Many Corbett supporters were frustrated that he didn’t beat back the lies and trumpet his successes until it was too late. We wished at the very least he had talked up the massively successful transportation bill he signed in 2013 that is already leading to safer roads and bridges, and has created nearly 30,000 new jobs. Or how he fought for, and eventually won, a monumental federal waiver to extend health care coverage to 600,000 additional Pennsylvanians using private insurance carriers – not the overpriced, underperforming Medicaid system.

Pennsylvania would have prospered further if he had four more years to continue his work. There’s still plenty on the table: a badly broken public pension system that next year will consume nearly a tenth of the General Fund budget; the Liquor Control Board; tort and labor laws from a bygone era; and chasing the ever-moving business competitiveness benchmark.

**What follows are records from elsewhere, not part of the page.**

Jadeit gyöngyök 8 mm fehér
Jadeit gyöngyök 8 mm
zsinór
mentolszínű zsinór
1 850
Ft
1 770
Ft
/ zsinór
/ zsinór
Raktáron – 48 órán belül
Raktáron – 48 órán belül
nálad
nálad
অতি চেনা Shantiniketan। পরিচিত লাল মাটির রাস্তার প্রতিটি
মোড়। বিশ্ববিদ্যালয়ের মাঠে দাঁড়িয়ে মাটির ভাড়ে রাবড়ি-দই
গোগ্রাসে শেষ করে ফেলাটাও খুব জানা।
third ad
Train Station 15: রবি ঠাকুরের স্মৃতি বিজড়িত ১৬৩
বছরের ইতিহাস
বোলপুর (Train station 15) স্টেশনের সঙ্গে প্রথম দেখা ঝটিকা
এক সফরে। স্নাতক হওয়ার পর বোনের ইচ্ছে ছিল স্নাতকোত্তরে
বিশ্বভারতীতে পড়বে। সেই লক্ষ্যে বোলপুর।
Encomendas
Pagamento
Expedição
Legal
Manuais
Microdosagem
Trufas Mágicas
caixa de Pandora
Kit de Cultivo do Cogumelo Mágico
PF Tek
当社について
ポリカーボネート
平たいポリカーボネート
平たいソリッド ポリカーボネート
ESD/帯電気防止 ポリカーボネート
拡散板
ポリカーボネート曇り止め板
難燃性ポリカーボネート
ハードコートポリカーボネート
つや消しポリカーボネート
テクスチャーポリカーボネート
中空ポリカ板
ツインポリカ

But over the past four years, you are thankful if you’re one of the 180,000+ who now has a private sector job that didn’t exist before; or if you’re the farmer who doesn’t have to sell the family farm to pay the death tax; or the parent of a child who through a business sponsored scholarship program can transfer that child to a better school.

Thank you Governor Tom Corbett for taking the reins at a time when no one really new where the bottom was. Your level-steady leadership righted the ship. You trusted that with the right environment for business growth, Pennsylvania would start working again. We did. Pennsylvania is moving in a positive direction and unemployment levels are at historic lows. More remains to be done and we hope that the next four years, some how, some way, will be as productive as the last.